Having figures in yellow raincoats lends an appropriate anonymity to the work, but if Michael Taglieri wants to make genuinely captivating work, he might embrace a more fundamental perspective. What are universal reactions to landscape? How can he express this? Although he can certainly use his own experience as an Italian Canadian kid from Woodbridge as a starting point, the universal quality of all great art isn’t always detectable. The reason that great art is great, from Picasso to Barnett Newman to Andy Warhol, is because at its core, it resonates with a broad public.

5 THINGS TORONTO:

1. Monte Clark Gallery Toronto
Who: Evan Lee
What: Photographs
When: Sept 16 – October 15
Why: Lee’s experiments with a flatbed scanner use its characteristic hyper-real results to great effect, turning a pile of flies and various dollar-store items into vivid and dramatic still-lifes.

Opening Saturday, September 16 2-5 pm
Artist in attendance

Monte Clark Gallery

2. Japan Foundation
Who: Shojo Manga! Girl Power!
What: Mostly original cartoon drawings
When: Aug 31 – October 7
Why: Featuring more than 200 works by 23 artists, this exhibit is the first of its kind to explore the unique styles of female manga artists and examines their contributions to the development of Shojo (young girl) Manga.

The Japan Foundation Toronto

3. 105 Robinson Street (at Claremont)
Who: Open House
What: City of Toronto
When: Until 22nd October
Why: Local outsider artist Joseph Wagenbach, who had recently been discovered living alone, as an artistic recluse. His remarkable oeuvre is being assessed and catalogued by an archivist, who leads tours and answers questions. A must see!

4. City of Toronto
Who: Nuit Blanche
What: Events around the city
When: Saturday, September 30 FROM 7:01 PM – 7:15 AM
Why: Because the whole city will be awake and alive with culture. Because it’s outdoors.

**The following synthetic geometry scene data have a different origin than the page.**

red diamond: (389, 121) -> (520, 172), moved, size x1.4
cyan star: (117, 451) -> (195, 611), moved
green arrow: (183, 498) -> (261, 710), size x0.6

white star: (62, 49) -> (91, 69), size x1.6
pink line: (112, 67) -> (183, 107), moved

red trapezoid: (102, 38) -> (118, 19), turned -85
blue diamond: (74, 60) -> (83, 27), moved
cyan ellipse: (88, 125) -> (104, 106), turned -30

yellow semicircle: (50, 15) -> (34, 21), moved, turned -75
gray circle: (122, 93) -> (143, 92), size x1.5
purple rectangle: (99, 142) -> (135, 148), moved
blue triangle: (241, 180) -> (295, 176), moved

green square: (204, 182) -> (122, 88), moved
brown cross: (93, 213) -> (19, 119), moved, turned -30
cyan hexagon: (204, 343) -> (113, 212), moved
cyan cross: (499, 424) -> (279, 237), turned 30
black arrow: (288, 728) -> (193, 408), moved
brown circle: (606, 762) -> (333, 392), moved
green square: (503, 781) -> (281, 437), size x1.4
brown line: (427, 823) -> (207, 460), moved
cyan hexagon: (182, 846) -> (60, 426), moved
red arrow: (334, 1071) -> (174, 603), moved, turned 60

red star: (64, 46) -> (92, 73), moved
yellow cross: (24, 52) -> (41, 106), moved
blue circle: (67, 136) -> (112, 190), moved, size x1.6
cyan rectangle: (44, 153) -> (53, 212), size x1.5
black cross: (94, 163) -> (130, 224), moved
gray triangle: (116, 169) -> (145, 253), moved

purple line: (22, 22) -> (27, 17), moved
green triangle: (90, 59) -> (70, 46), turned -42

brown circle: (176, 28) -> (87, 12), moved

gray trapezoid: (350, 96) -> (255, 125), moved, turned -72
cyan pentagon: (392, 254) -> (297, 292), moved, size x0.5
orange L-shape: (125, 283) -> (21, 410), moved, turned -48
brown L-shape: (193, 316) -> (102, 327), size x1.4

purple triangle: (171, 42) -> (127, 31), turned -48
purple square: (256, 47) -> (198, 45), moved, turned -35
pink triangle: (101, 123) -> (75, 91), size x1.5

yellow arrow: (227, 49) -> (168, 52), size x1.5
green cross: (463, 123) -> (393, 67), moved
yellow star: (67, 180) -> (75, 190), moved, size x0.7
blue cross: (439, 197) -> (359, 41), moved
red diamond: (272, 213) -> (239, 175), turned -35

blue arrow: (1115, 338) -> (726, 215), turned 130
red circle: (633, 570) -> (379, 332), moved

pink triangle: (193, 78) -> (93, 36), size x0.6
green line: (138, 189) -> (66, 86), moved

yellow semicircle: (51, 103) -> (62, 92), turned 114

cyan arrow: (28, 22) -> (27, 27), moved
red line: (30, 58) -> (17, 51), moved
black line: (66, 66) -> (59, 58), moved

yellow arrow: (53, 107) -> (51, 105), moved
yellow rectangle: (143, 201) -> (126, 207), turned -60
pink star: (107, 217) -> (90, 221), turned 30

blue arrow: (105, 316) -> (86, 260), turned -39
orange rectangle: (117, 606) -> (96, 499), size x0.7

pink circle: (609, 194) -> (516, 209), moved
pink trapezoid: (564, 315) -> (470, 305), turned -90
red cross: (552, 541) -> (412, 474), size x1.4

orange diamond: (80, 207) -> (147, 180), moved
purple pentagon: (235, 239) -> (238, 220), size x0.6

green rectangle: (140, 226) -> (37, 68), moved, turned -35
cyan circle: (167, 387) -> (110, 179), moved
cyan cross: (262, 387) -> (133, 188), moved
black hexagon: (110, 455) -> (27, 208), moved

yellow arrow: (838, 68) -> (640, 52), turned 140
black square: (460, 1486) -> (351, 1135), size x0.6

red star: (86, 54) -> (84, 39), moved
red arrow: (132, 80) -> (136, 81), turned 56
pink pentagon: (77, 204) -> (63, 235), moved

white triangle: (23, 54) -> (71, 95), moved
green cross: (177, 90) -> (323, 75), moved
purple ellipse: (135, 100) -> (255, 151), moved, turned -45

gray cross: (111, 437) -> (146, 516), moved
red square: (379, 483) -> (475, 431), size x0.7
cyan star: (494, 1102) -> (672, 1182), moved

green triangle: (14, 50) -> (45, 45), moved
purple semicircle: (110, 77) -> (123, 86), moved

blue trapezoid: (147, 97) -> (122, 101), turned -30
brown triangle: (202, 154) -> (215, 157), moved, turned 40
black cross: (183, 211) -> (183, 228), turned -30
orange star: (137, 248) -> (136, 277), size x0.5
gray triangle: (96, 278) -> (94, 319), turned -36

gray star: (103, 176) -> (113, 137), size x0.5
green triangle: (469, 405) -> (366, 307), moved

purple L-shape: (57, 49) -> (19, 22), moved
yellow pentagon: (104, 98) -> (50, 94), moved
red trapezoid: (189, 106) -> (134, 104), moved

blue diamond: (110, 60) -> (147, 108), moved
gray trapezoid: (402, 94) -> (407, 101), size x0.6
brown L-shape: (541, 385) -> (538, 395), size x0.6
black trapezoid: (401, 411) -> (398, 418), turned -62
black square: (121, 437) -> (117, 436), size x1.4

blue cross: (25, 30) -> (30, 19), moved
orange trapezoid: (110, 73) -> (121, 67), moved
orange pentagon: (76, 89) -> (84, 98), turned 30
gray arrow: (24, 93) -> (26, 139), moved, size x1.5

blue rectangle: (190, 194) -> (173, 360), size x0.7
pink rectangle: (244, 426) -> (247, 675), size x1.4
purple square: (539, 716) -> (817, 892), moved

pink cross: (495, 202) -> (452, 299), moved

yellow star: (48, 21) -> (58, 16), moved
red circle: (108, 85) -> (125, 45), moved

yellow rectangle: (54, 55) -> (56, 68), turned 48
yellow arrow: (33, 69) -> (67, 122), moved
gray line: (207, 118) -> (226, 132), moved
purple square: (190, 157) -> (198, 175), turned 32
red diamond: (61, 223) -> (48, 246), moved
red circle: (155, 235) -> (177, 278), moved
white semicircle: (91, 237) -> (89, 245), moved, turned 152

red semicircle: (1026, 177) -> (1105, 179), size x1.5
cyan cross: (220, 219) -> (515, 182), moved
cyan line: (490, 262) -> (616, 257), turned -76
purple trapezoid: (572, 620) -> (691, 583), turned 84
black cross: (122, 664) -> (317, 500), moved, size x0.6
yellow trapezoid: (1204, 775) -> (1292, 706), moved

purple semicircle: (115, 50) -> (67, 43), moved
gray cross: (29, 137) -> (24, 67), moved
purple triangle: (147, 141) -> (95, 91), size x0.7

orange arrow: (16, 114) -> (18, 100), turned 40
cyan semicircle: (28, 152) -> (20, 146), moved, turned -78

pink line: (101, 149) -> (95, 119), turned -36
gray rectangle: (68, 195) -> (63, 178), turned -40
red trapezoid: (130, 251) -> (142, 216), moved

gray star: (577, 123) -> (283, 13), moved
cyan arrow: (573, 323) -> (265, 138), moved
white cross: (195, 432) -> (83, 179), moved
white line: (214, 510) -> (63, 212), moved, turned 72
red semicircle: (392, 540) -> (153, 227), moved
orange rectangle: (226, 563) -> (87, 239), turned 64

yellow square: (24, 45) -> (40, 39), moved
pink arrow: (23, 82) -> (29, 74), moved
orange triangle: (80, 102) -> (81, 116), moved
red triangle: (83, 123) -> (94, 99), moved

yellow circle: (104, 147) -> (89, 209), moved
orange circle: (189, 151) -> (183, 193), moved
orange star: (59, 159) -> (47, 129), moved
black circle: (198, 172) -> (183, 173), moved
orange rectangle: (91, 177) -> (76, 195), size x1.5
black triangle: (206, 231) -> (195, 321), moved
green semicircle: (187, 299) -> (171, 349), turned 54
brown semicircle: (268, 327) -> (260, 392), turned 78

Because it’s different. Because it will be a lot of fun.
See below for our top picks.

Nuit Blanche

5. Jessica Bradley Art & Projects
Who: Luanne Martineau
What: Collages/Fabric sculptures/Drawings
When: September 14 – October 7
Why: These works are evocative and humorous, referencing traditional female handwork and the body as well as underground imagery and art historical references. And her sculptures just beg to be touched.

Jessica Bradley Art & Projects

5 THINGS MONTREAL:

1. Musee d’Art Contemporain de Montreal
Who: Neo Rauch
What: Paintings
When: September 14, 2006 to January 7, 2007
Why: It is the artist’s first Canadian show, featuring a group of eight paintings produced between 2002 and 2005. Neo Rauch is the most prominent and influential graduate of Leipzig’s Academy of Visual Arts, which is famous for being a Mecca for Socialist Realism prior to German reunification.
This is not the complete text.